Guys, excellent work, but what is the conclusion? I know the problem has been solved and the solution has been posted years ago, but perhaps removed as I can not find it anywhere. Also several people around the world recover the PIN if the immobilizer is mailed to them (and understandably they may want to keep this information off the net).

Still, can anyone post how to recover PIN from the immobilizer? E.g. the address at which the PIN is stored and the storage format? If there is a security concern about publicly posting immobilizer information, can someone PM me that information off-line directly (and I will continue to keep it off the net, if that is the sender's desire)?
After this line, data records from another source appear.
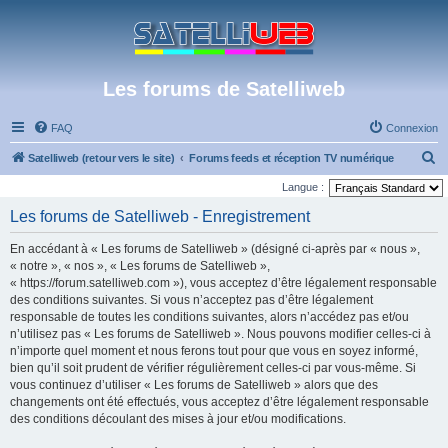
Les forums de Satelliweb
FAQ
Connexion
R
Satelliweb (retour vers le site)
Forums feeds et réception TV numérique
e
Langue :
c
Les forums de Satelliweb - Enregistrement
h
En accédant à « Les forums de Satelliweb » (désigné ci-après par « nous »,
e
« notre », « nos », « Les forums de Satelliweb »,
r
« https://forum.satelliweb.com »), vous acceptez d’être légalement responsable
des conditions suivantes. Si vous n’acceptez pas d’être légalement
c
responsable de toutes les conditions suivantes, alors n’accédez pas et/ou
h
n’utilisez pas « Les forums de Satelliweb ». Nous pouvons modifier celles-ci à
e
n’importe quel moment et nous ferons tout pour que vous en soyez informé,
bien qu’il soit prudent de vérifier régulièrement celles-ci par vous-même. Si
r
vous continuez d’utiliser « Les forums de Satelliweb » alors que des
changements ont été effectués, vous acceptez d’être légalement responsable
des conditions découlant des mises à jour et/ou modifications.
Also, is the PIN also known to the ECU and can it be extracted from the ECU? That would be much more convenient, as the ECU may need to be accessed anyway for tuning and other purposes.

Any help greatly appreciated! Thanks!

 

I've found a very important comment from @tazandjan (thanks Terry!) which explains initialization sequence and demonstrates that one of the ECUs is also storing the PIN:

"Both Motronic ECUs start out identical, with exactly the same contents and part number. When the system first initializes, the alarm ECU looks for the PIN stored in its memory and compares it to the one in the Motronic ECU. If blank, the PIN is passed over the CAN and written in the Motronic memory."